Dataset entries:
○ ○ ○ ○

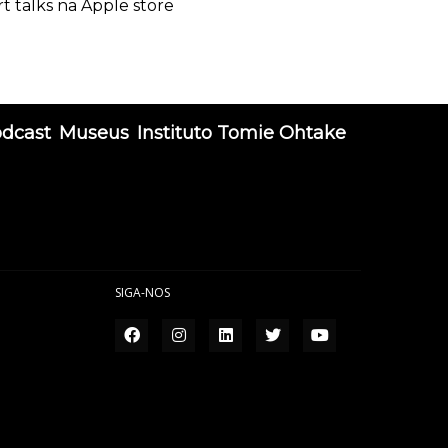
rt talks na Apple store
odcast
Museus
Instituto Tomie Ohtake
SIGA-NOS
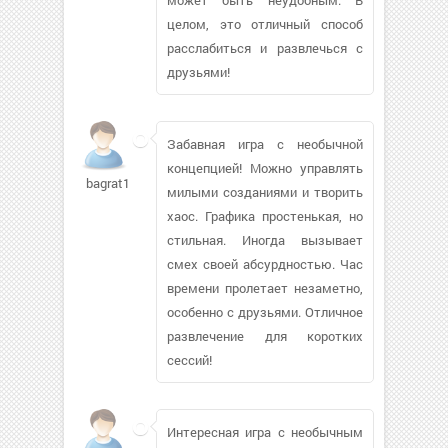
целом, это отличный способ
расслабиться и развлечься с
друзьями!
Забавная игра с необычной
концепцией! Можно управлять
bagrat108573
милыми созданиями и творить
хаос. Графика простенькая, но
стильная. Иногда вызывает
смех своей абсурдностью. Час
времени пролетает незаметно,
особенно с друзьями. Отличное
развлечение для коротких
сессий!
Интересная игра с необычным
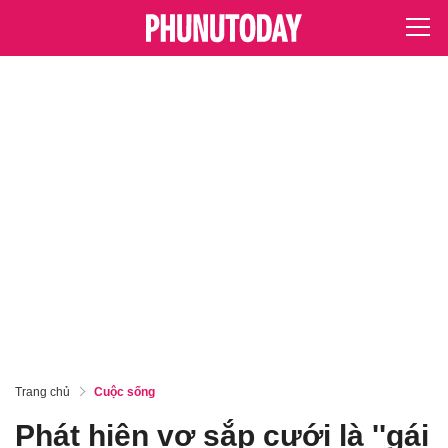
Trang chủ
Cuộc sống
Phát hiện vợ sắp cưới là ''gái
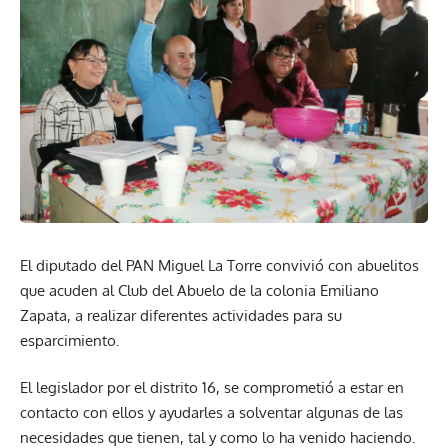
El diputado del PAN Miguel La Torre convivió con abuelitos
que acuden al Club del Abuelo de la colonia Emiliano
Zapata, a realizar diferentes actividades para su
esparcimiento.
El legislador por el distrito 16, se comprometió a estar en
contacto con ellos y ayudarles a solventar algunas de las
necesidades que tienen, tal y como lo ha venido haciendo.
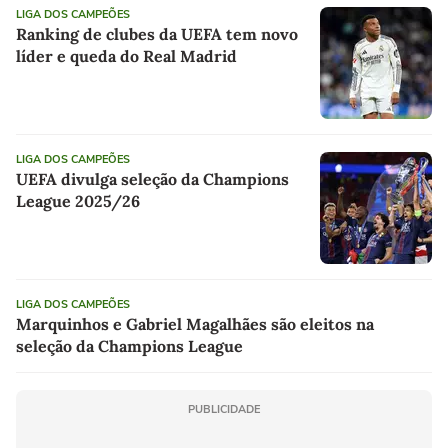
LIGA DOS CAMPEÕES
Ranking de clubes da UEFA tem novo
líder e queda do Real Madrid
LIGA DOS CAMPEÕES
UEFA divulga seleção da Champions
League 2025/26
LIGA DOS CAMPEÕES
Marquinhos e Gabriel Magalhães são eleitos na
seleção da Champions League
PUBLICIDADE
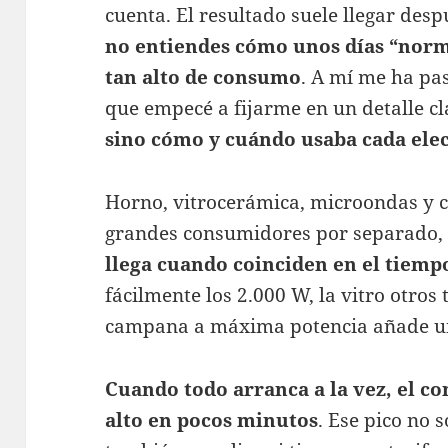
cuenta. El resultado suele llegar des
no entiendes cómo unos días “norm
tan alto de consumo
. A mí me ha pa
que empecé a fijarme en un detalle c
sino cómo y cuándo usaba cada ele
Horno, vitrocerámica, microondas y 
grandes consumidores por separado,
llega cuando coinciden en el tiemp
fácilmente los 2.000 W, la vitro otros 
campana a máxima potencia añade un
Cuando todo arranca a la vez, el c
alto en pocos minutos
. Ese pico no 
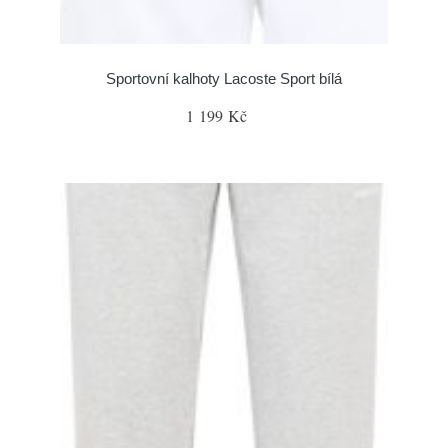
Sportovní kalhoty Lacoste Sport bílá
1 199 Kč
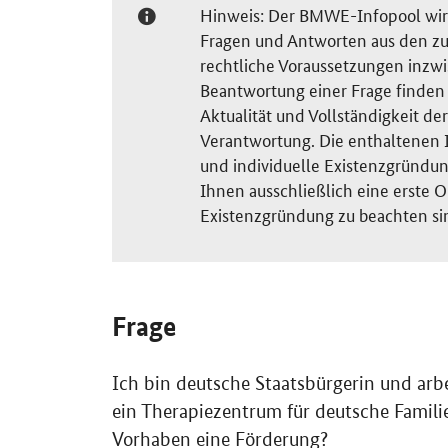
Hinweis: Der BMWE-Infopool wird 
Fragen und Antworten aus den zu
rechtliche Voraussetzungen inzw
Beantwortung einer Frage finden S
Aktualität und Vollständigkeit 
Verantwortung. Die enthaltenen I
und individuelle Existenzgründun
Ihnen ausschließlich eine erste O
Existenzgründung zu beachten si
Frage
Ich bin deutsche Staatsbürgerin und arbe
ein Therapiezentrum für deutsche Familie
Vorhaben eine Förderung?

○ ○ ○ ○

Task instructions -> Among the lines above, find those that contain the word "Champions" and copy them.

Task result ->
UEFA divulga seleção da Champions
seleção da Champions League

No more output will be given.